Saturday, May 3, 2025



The truth according to Ed Klein: A la mode II

As we have just returned from Fall Break and many of you probably went somewhere that made you realize that you suck more than an indebted cokehead and Pure Filth Productions’ entire team of fluffers combined, let me remind you for the second time in two years that you, the students of Wesleyan, collectively look worse than a group of Louisiana foster children. However, if you didn’t go home or to any city on the east coast, I feel confident in saying that you visited a good friend from home at his/her (not hir because nobody was really sure or vocal about his/her anti-sexuality in high school) big state school where you probably felt and were as out of place as a bussed-in, inner city tour group being led through WestCo, or anywhere on campus, for that matter.

I know that I’ve positively referred to the freshman class as a group of 7s, but they too are guilty of growing complacent and homely as sweatpants (not a group of students) come out of the closet, and winter weight begins to pile on.

If you’re a mental paraplegic or a jock fundamentalist and are somehow able to form my words into sentences, you’ve probably noticed that I’m not the happiest buckaroo here at Camp Wesleyan. Aside from having been on campus for seven weeks and there not being a single Wespeak responding to my arrogant gospel, the leaves are turning brown, and shortly the sky will be gray; and as I possess the foresight that I will get ugly in the winter, I’m California dreaming.
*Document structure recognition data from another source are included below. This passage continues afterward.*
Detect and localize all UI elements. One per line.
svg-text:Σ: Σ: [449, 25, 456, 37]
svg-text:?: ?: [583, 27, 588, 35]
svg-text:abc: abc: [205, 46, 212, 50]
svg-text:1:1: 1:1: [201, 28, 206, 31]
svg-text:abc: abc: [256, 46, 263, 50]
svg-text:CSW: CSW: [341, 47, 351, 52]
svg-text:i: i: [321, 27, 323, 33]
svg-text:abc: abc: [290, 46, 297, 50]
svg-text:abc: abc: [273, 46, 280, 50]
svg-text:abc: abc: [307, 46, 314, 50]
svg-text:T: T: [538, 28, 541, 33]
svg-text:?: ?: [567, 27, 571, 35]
The air has grown cooler and the New England autumn asks for corduroy, cashmere and destroyed denim to go along with a coveted pair of loafers, but khaki cargos appear instead. Students seem to have discovered a time machine to transport them to an era when Old Navy products were readily accessible from the thrift store on Route 66. I know that not looking like crap can be costly, but those of you who are on budgets could easily take advantage of any TJ Maxx, Daffy’s or communal laundry room.

I legitimately understand the possibility that some (on account of finances or genetics) can’t help being sloppy, but I believe that predominantly poor appearances are more a matter of indifference and thinking that personal image is trivial. Imagine going to a job interview dressed like you just spent three hours watching a mini-marathon of “Land of the Lost,” and what kind of menacing looks you would receive.

“But I’m not at a job interview, I’m at college.” That being said, you never know who’s going to wind up where in the next five years and you don’t know whose daddy does what. You don’t want to be remembered as the person who wore the same booger-covered sweatshirt every day of the week. Michael Bay, one of the most (if not the most) established Wesleyan Alums (yes, even more than the Management), wouldn’t give that mess the time of day in the real world, where cash is king, fake tits are fun and genuine personalities are for peasants.

Before break, Bay returned to campus—riding his private jet and three models for five hours—to screen his personal copy of Transformers and cut a $320,000 check to the Film Studies Department. Some pathetically clad students asked inane questions while even more exhibited why Wesleyan is dropping in college rankings. Sure, status and appearance aren’t that big of a deal if you want to make films and pennies, but if you want to make major motion pictures and more millions of dollars than you have illegally downloaded songs, I suggest you take a look in the mirror and clean yourself up.

I might legitimately admire Michael Bay, or maybe I incorporated him into this week’s article hoping that Jeanine Basinger will send him a clipping (or a telegram). And, hopefully, there’s a chance that he might take a break from being awesome, give me a call, and give me a job so that I, too, might upgrade myself, my wardrobe, and my quality of life—allowing me to replace my Mercedes from eBay with a Ferrari and model girlfriend from Italy, or a Cadillac and a crackwhore from Detroit.

But when someone on campus asks me why I’m dressed like I’m “going somewhere,” it’s because I plan to; in the meantime, I’m trying to stand out from my mediocre surroundings.

And when I see that the University homepage still reads “Wesleyan students show their style” (referring to the New York Times Magazine article), I can’t help but shake my head at the spurious statement. When the Times crew and photographer arrived to find a motley crop of freshman, they probably ordered the students to take off their sweatpants and crocs and throw on a $2500 pashmina scarf over the key-bearing lanyard.

Whenever people dress for a special occasion, fun is usually had. Recently there have been a DKE formal, a Beta 80s Party, several Eclectic events, a party in my pants (which didn’t require a dress code) and a Cocktails and Crackers party (not the country club scene that you might be thinking of). Even the track and cross-country teams have been dressing up for their nightly fiestas on the third floor of Olin. And after many of these themed or dress-up parties there have been complaints regarding itchy vaginas throughout the ACB. If these anonymous cries for divine wisdom and/or veteran advice aren’t enough of an indicator that Wesleyan students had a jolly good time, I don’t know what would be.

And, in the same vein of sticking out and talking about past events, I can’t not mention the shooting that occurred among LoRise residents’ next-door neighbors. If you would like to avoid getting mixed up in, or mistaken for someone who should be involved in, a Middletown shootout, just dress up.